ENGIE now a major player in Australia
The ENGIE acquisition of the Melbourne based DESA company comes after announcing in September it had acquired TSC Group Holdings with 600 mainly highly skilled technical staff. DESA which provides communications, electrical and energy efficiency solutions has about 340 staff and will take total staff numbers at ENGIE to just under 1000.
At the start of the year former managing director of the company’s Australian operations Vaughan Furniss now head of strategy and business development, could count total staff numbers on two hands.
- See our report, Cofely expansion will ramp up competition in energy efficiency
A statement from ENGIE said the strategy was to provide customers with a “one-stop shop” for multi-technical services, asset-based energy performance and environmental solutions.
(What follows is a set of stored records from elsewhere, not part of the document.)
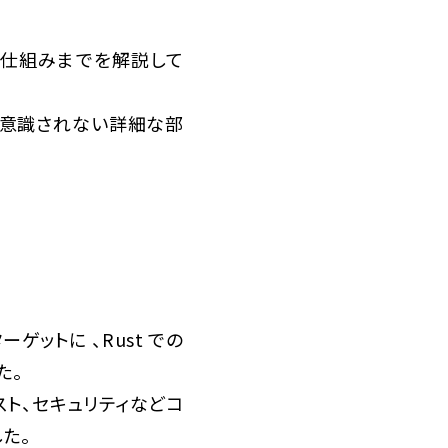
の仕組みまでを解説して
り意識されない詳細な部
ゲットに 、Rust での
た。
スト、セキュリティなどコ
た。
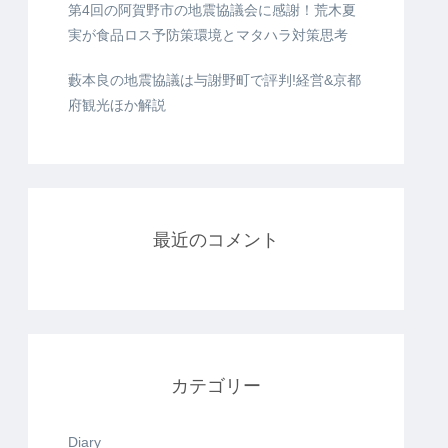
第4回の阿賀野市の地震協議会に感謝！荒木夏
実が食品ロス予防策環境とマタハラ対策思考
藪本良の地震協議は与謝野町で評判!経営&京都
府観光ほか解説
最近のコメント
カテゴリー
Diary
Executive vice president in charge of the energy services business line Jérôme Tolot said DESA was a “top tier provider in the country and counts among its customers some of Australia’s biggest companies”.
“With our expertise and our other businesses in power generation and retail, we have the opportunity to grow the business even further.”
In the ASX listing for BuildingIQ, the company offered about 20 million Chess Depository Receipts in the company at $1.00 each, with an indicative market capitalisation of approximately $85 million (on a fully-diluted basis), a company statement said.
The company’s base “predictive energy optimisation” technology, initially developed by the CSIRO, works with a facility’s Building Management System and makes real-time changes to heating and cooling based on a range of characteristics.
President and chief executive Michael Nark said there was growing requirement for efficiency and sustainability, and that building owners and managers were increasing their focus on controllable operating costs, such as energy.
Chair and on-executive director Alan Cameron said the technology offered by the company could offer a fast rate of return on investment.
The company was currently working on more than 3.25 million square metres of space in utilities, hospitals, universities, office buildings, casinos, hotels and government facilities.